San Francisco

Fletcher Benton and John Ihle

Hansen Galleries

Mr. Benton’s “Kinetic Paintings” are sophisticated mobile geometric montages in the crisply economical symmetries and black, white, and primary color palette of the Hard Edge school. In a modern spirit Mr. Benton has turned to the mechanical principles underlying the famous automata of the great 17th and 18th cen­tury horologists, executing colorful compositions on a metal plaque or “face” equipped with various sliding bars, squares and panels, the synchronized movements of which are predetermined by an essentially “clockwork” type of mechanism encased behind the plaque. Technologically the only modern touch is that the rotors, gears and cogwheels are activated by switch-con­trolled electric current rather than by pendulums or key-wound springs. The most successful of these novelties are Synchromatic Blue and Red and Synchromatic Red and Silver. In both of these devices the essential design and a small, geometrically contoured movable metal plate are seen at a glance, in any state of the device, and would seem to hold no surprises; while, due to the visibility of the track or groove, even the mechanical perform­ance is immediately predictable. Not so immediately and intuitively predict­able, however, are startling kaleido­scopic changes of pattern produced by the moving part in relation to its stable background, and one can watch these gimmicks through four or five cycles with undiminished surprise and plea­sure. Less successful are the devices employing sliding-door panels that al­ternately open and close over the en­tire plaque. One can only be surprised by them once, and if one sees them first in “open” position, the design produced when the panels converge to “closed” position is optically pre­dictable.

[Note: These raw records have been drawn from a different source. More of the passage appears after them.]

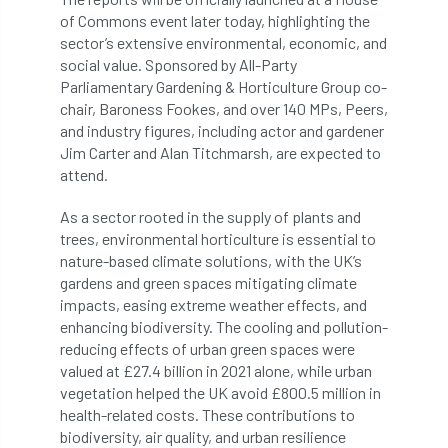
of Commons event later today, highlighting the
boundaries
branch
Branches
sector’s extensive environmental, economic, and
social value. Sponsored by All-Party
brand
Brexit
BS
BS3857
Parliamentary Gardening & Horticulture Group co-
chair, Baroness Fookes, and over 140 MPs, Peers,
bs5837
BSI
Budgeting Tool
and industry figures, including actor and gardener
Jim Carter and Alan Titchmarsh, are expected to
bursary
business
Butterflies
attend.
Call for Abrstacts
Call for Abstracts
As a sector rooted in the supply of plants and
trees, environmental horticulture is essential to
Call for papers
Campout
nature-based climate solutions, with the UK’s
gardens and green spaces mitigating climate
impacts, easing extreme weather effects, and
Canker stain of plane
enhancing biodiversity. The cooling and pollution-
reducing effects of urban green spaces were
Canopy Climbing Collective
carbon
valued at £27.4 billion in 2021 alone, while urban
vegetation helped the UK avoid £800.5 million in
career
careers
Cavanagh
health-related costs. These contributions to
biodiversity, air quality, and urban resilience
CAVAT
CCS
Cellular Confinement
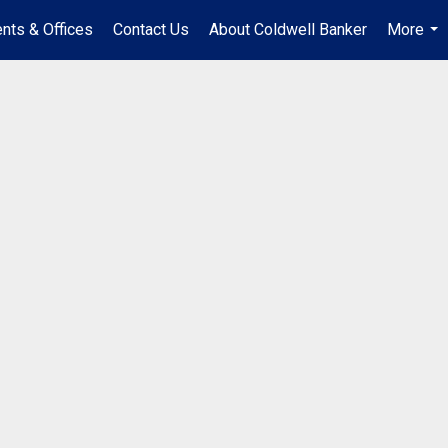
nts & Offices
Contact Us
About Coldwell Banker
More
...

John Ihle’s prints exhibit graphic virtuosity and a concern for refined textures reflecting the Tamarind influ­ence on West Coast printmaking. There is also a preoccupation with hierogly­phic motifs vaguely suggestive of West­ern American Indian derivation—an­other familiar Tamarind theme. Some of this work gets pretty slick and decor­ative. Mr. Ihle is at his best when es­saying a personal, wry humor, as in the amusing Me Tarzan, You Jane.